Uma noite de cão
Pairava no ar, um misto de indignação e ódio, naquela quinta-feira, dentro do salão do tribunal do júri, no dia 18/novembro/2010. O relógio sobre a parede, assinalava 18,45 horas. Fazia intenso calor e era aguardada com ansiedade a sentença que seria proferida pelo magistrado Vasconcelos, fazendo justiça e acalmando os ânimos da grande massa de espectadores, ali presentes. O magistrado com o semblante austero, -idêntico ao de quem finge não entender uma piada somente para não sorrir- indaga aos jurados:
--- Vocês chegaram a um veredicto?
--- Sim meritíssimo, chegamos.
Dirigindo-se ao oficial-auxiliar, o juiz solicita-lhe:
--- Queira, por favor, trazer-me o documento contendo o veredicto.

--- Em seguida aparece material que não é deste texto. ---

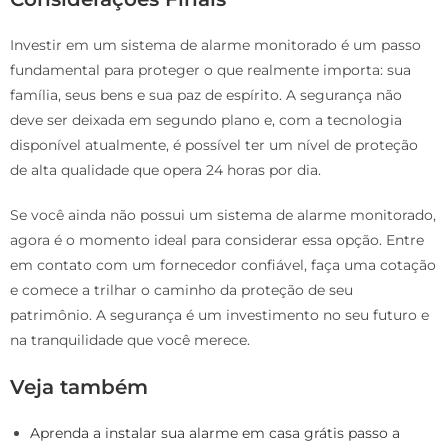
Investir em um sistema de alarme monitorado é um passo
fundamental para proteger o que realmente importa: sua
família, seus bens e sua paz de espírito. A segurança não
deve ser deixada em segundo plano e, com a tecnologia
disponível atualmente, é possível ter um nível de proteção
de alta qualidade que opera 24 horas por dia.
Se você ainda não possui um sistema de alarme monitorado,
agora é o momento ideal para considerar essa opção. Entre
em contato com um fornecedor confiável, faça uma cotação
e comece a trilhar o caminho da proteção de seu
patrimônio. A segurança é um investimento no seu futuro e
na tranquilidade que você merece.
Veja também
Aprenda a instalar sua alarme em casa grátis passo a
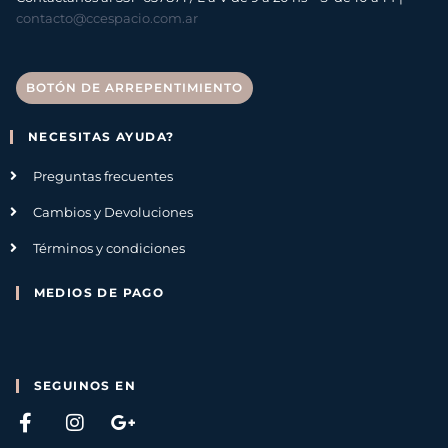
contacto@ccespacio.com.ar
BOTÓN DE ARREPENTIMIENTO
NECESITAS AYUDA?
Preguntas frecuentes
Cambios y Devoluciones
Términos y condiciones
MEDIOS DE PAGO
SEGUINOS EN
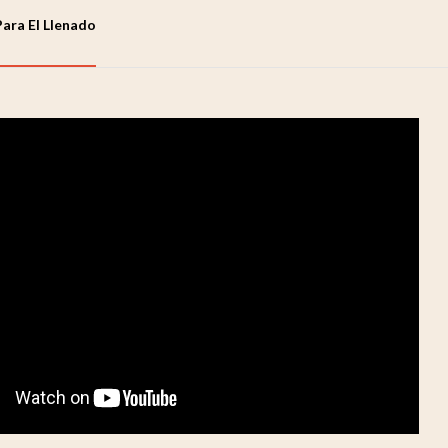
Para El Llenado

De posse do documento, o oficial entregou-o ao juiz, que ao lê-lo, disse:
--- O réu queira levantar-se, por favor, para ouvir a sentença. O senhor foi julgado culpado e eu o condeno a cumprir uma pena de vinte anos de prisão. O julgamento está encerrado -assim dizendo, foi logo batendo o martelo sobre a mesa.

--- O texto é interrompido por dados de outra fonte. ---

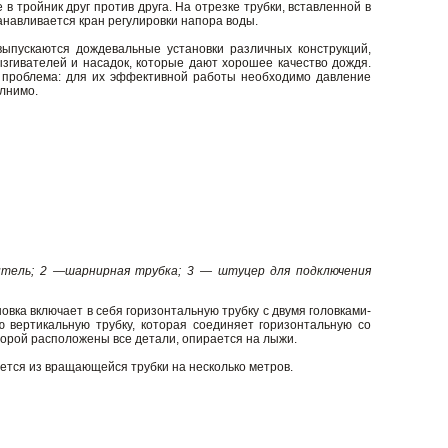
 в тройник друг против друга. На отрезке трубки, вставленной в
анавливается кран регулировки напора воды.
пускаются дождевальные установки различных конструкций,
згивателей и насадок, которые дают хорошее качество дождя.
ь проблема: для их эффективной работы необходимо давление
олнимо.
тель; 2 —шарнирная трубка; 3 — штуцер для подключения
овка включает в себя горизонтальную трубку с двумя головками-
ю вертикальную трубку, которая соединяет горизонтальную со
торой расположены все детали, опирается на лыжи.
ется из вращающейся трубки на несколько метров.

Ainda de pé, já esgotado e impaciente, dei-me por feliz, apesar de condenado, por ver terminado todo aquele suplício de longos pronunciamentos e interrogatórios que antecedem ao veredicto.

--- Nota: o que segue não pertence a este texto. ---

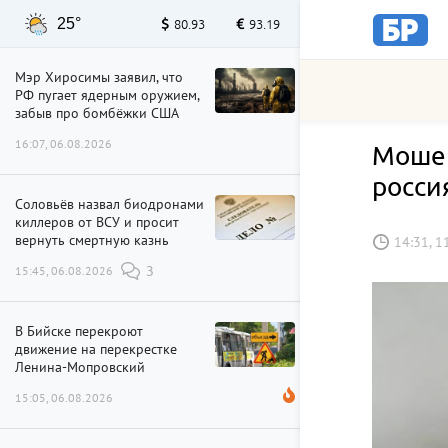
25°
80.93
93.19
Мэр Хиросимы заявил, что
РФ пугает ядерным оружием,
забыв про бомбёжки США
16:07, 06.08.2026
Мошен
росси
Соловьёв назвал биодронами
киллеров от ВСУ и просит
вернуть смертную казнь
14:31, 1
15:45, 06.08.2026
3
В Бийске перекроют
движение на перекрестке
Ленина-Мопровский
15:05, 06.08.2026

Aquele salão, parecia-me uma enorme câmara de torturas. Sentia-me menos infeliz, mais aliviado. Ao ser retirado algemado pelos policiais, senti os olhares de desprezo e raiva dos familiares da vítima, minha ex-namorada, que convergiam sobre mim. Covarde e desprezivelmente, eu havia dado cabo de sua vida por uma injustificada crise de ciúmes. Eu não possuía antecedentes criminais, mas agora, era tarde para lamentar-me. Conduzido pelos policiais, preparava-me para descer a grande escadaria que dava acesso à sala de julgamentos do fórum, quando acidentalmente escorreguei no primeiro degrau de cima e rolei feito um porco gordo desajeitado, escada abaixo. Aquele tombo cheio de solavancos e pancadas, trouxeram-me tantas dores, que acabaram por acordar-me. Sentindo-me o ser mais feliz do mundo, levantei-me da cama o mais rápido possível. Troquei-me de roupas e dei uma olhada no relógio: 07,00 horas. Ainda dava tempo, pensei. Dirigi-me apressado, à casa de Aline -minha namorada- que residia próxima, na mesma rua que eu. Meio desajeitado e ainda sob os efeitos daquele terrível pesadelo, toquei insistentemente a campanhia da residência de Aline. Ela abriu a porta, meio que surpresa e curiosa, ao ver-me ali, cedo e impaciente à sua porta e indagou-me:
--- O que houve meu amor? Por que tanta pressa e qual a razão de sua presença inesperada, a essa hora da manhã, sabendo que estou de saída para o trabalho?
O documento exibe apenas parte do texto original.